Agora, ele já pode se ocupar de seu próprio passe. Mas – outra surpresa
–, o cenário desse passe não será o ritual proposto pela escola de Lacan,
e sim o proposto pelo bar mitzva de seus filhos. O que se ganha dos
pais, paga-se aos filhos. No caso dele, com os juros da elaboração do Édipo.

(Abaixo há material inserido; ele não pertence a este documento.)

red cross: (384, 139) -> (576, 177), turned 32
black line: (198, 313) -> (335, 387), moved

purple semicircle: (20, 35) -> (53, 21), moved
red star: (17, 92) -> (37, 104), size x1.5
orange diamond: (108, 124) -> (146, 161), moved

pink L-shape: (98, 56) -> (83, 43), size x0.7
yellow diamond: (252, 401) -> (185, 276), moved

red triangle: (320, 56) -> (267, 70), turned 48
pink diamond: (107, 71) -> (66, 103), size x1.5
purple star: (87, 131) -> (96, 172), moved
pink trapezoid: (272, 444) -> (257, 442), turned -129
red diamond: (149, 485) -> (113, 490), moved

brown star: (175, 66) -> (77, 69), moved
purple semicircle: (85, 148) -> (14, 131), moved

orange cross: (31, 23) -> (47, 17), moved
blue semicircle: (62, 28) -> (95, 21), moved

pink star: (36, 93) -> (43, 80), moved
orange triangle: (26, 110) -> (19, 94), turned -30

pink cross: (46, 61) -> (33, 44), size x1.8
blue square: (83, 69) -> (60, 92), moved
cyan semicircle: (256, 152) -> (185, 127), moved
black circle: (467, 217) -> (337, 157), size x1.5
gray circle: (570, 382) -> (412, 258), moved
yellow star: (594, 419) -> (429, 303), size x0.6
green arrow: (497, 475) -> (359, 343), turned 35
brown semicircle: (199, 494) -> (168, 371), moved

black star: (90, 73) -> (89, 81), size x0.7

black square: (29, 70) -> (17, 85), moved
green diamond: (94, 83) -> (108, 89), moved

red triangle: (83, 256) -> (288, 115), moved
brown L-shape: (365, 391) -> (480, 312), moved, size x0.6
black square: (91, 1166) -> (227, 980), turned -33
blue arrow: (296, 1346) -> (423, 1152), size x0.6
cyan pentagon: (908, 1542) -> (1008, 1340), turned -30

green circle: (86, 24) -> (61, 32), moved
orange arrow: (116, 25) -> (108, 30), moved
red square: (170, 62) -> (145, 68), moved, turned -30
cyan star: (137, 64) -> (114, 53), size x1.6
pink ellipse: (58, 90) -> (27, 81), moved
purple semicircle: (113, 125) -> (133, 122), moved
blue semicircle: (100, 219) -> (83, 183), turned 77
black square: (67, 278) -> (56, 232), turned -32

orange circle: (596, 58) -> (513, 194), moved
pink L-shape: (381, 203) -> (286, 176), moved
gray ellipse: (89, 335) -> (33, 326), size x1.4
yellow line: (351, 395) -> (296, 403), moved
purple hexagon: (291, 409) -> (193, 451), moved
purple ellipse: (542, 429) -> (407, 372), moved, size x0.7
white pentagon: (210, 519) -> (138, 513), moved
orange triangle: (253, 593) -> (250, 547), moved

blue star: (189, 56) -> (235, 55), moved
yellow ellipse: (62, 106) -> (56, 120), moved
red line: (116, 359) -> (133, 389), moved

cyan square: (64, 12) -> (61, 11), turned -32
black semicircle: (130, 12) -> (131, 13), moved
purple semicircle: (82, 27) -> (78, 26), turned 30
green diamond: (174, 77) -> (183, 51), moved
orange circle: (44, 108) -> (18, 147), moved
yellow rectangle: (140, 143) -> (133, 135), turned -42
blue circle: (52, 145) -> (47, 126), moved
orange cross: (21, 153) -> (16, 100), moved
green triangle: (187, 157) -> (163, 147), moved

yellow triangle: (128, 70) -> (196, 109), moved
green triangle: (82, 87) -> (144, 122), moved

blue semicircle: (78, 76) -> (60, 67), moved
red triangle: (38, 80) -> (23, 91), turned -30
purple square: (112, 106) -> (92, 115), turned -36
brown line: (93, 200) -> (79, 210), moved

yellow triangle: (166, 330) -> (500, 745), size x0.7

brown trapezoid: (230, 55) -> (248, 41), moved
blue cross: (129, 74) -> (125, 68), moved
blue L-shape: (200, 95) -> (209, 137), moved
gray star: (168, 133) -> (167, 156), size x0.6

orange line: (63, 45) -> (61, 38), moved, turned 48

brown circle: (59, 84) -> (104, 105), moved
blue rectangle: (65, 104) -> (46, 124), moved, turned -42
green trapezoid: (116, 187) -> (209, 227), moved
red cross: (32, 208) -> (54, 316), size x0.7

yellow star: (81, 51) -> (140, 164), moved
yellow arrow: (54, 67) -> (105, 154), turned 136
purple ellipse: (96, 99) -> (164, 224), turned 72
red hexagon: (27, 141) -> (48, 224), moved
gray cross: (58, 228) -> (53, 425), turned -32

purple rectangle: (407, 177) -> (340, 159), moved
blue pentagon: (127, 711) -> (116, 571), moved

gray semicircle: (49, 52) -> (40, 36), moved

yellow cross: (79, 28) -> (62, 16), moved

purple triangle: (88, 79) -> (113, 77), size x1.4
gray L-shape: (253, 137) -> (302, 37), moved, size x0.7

Desdivinizada, a identificação já pode passar por trâmites mais simbólicos,
reconhecendo-se um pai patógeno para seus filhos (p.231). E esse reconhecimento,
nada fácil, com a força de uma castração simbólica, possibilita a Lacan autorizá-lo
a tomar seus próprios filhos em análise, ainda que por um curto espaço de
tempo. Eis aí um momento em que podemos apreciar os efeitos de uma destituição
subjetiva. Isso certamente lhe possibilitou adentrar ao complexo tema da
identificação primária. Seguindo uma indicação de Lacan ele
se dedica, então, ao estudo das culturas semíticas. Pode ser que aí tenha
se encontrado com os Idumeus, e com Esaú (também chamado de Edom), e com
seu irmão Jacó, que depois de ter lutado com um anjo, e saído vencedor, tem
seu nome mudado para Israel.
A experiência do passe, tenha ou não dado certo, tem sua verdade e o
importante é que essas passagens implicam na mudança de nome. A valorização
desses passes abre-lhe a possibilidade de perceber a verdade contida mesmo
na passagem de ano, este passe denominado de Rosh Há-Shana pelos
judeus, e ele então se dá conta de que todas aquelas comidinhas acompanhadas
de rezas, com fórmulas particularíssimas, é o equivalente de um jantar
totêmico. O que se come aí são fundamentalmente palavras. Esse estalo é
tão importante para ele que, mais tarde, desenvolve-lo-á em um livro chamado
Comer o livro. Seu primeiro ensaio sobre o tema, contudo,
é contagiado ainda por sua ambivalência e ele não crê no seu valor, surpreendendo-se
quando Jacques Hassoum e Erik Porge, entre outros – e depois o próprio Lacan
–, ficam excitados com sua exposição.
Sua relação com o Talmude já é bastante clara e, inspirado em
um de seus doutores, que dizia ter aprendido mais com seus alunos que com
seus mestres, ele propõe à EFP um projeto de leitura dos textos de Freud
relacionados à neurose obsessiva e é aceito.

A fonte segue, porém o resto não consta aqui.